### Extracted entries
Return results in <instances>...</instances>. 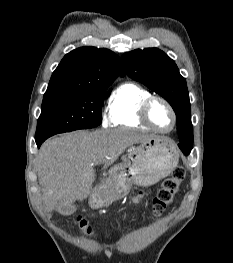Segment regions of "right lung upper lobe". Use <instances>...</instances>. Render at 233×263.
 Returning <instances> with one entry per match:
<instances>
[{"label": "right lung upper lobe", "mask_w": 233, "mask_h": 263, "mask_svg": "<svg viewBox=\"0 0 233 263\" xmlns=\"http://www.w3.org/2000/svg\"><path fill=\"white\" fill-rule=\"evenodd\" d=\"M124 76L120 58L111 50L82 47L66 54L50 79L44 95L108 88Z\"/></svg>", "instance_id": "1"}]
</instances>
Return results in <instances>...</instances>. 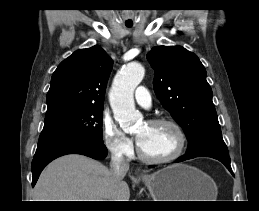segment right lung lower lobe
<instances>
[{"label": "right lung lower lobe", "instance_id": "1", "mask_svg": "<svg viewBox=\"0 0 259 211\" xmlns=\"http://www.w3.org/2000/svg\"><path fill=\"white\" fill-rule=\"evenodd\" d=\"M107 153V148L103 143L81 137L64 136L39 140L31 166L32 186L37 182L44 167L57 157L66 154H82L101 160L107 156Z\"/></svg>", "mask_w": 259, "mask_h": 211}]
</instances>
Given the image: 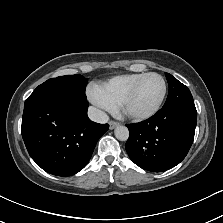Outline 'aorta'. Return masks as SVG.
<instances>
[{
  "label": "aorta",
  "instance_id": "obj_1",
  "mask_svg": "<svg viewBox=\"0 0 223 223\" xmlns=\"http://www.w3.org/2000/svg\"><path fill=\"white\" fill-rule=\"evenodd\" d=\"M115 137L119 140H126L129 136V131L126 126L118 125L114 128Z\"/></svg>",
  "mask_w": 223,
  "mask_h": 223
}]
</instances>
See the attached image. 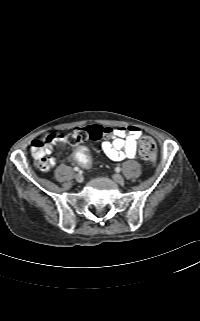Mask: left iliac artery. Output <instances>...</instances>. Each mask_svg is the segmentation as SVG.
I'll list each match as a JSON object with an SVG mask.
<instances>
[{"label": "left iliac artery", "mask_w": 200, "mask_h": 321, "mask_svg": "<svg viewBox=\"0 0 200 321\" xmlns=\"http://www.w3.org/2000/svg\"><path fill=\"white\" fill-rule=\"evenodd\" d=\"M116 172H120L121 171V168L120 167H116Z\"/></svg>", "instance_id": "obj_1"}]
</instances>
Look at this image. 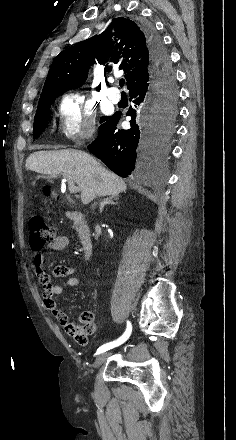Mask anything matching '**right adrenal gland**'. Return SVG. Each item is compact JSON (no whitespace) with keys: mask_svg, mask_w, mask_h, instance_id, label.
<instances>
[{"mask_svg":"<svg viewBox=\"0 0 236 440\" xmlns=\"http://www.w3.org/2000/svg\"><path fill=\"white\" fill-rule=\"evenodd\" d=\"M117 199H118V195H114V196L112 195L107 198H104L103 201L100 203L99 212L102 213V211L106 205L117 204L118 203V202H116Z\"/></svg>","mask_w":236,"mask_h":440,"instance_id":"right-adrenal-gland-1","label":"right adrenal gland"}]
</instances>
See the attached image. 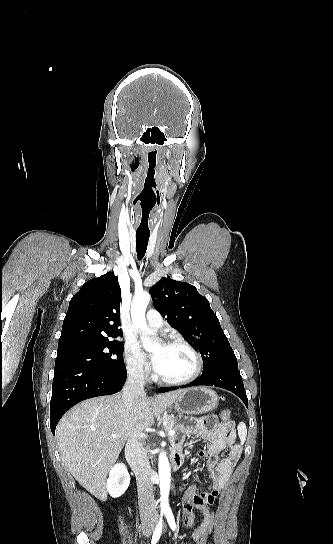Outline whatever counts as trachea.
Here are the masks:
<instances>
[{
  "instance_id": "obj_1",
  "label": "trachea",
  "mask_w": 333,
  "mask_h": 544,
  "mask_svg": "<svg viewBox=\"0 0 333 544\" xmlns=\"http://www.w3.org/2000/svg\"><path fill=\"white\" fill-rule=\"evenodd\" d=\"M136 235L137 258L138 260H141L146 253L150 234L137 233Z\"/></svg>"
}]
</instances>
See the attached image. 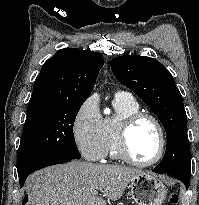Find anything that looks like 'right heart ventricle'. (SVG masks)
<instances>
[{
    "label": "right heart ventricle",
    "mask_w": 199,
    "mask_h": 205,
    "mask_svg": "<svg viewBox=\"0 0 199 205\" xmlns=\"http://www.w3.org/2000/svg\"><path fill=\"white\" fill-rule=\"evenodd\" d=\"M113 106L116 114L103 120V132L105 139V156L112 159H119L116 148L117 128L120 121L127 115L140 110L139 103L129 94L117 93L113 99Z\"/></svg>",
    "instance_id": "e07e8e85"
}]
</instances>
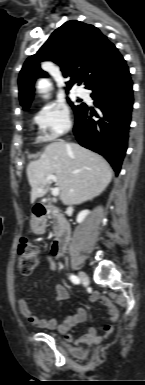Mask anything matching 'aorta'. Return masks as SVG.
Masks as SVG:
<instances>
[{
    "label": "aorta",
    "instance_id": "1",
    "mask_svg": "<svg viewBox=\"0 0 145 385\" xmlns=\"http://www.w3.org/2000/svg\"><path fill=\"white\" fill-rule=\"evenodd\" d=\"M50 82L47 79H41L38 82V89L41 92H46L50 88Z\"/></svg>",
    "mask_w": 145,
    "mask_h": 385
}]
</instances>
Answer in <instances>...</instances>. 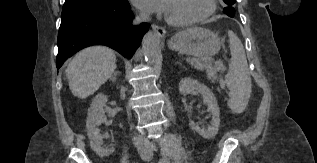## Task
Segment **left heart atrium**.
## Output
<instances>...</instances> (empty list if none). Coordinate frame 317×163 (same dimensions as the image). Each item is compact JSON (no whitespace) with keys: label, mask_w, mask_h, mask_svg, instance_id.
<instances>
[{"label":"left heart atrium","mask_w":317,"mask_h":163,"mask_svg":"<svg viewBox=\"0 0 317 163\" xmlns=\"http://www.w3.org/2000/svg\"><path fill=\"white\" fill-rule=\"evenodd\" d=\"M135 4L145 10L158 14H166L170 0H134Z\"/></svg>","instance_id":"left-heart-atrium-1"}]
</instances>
######
**Work request:** Repeat exactly, and only, the lines from the line containing "Segment **left heart atrium**." through the last line of the records above, both included.

**Finished exercise:**
Segment **left heart atrium**.
## Output
<instances>...</instances> (empty list if none). Coordinate frame 317×163 (same dimensions as the image). Each item is compact JSON (no whitespace) with keys: label, mask_w, mask_h, mask_svg, instance_id.
<instances>
[{"label":"left heart atrium","mask_w":317,"mask_h":163,"mask_svg":"<svg viewBox=\"0 0 317 163\" xmlns=\"http://www.w3.org/2000/svg\"><path fill=\"white\" fill-rule=\"evenodd\" d=\"M135 4L145 10L158 14H166L170 0H134Z\"/></svg>","instance_id":"left-heart-atrium-1"}]
</instances>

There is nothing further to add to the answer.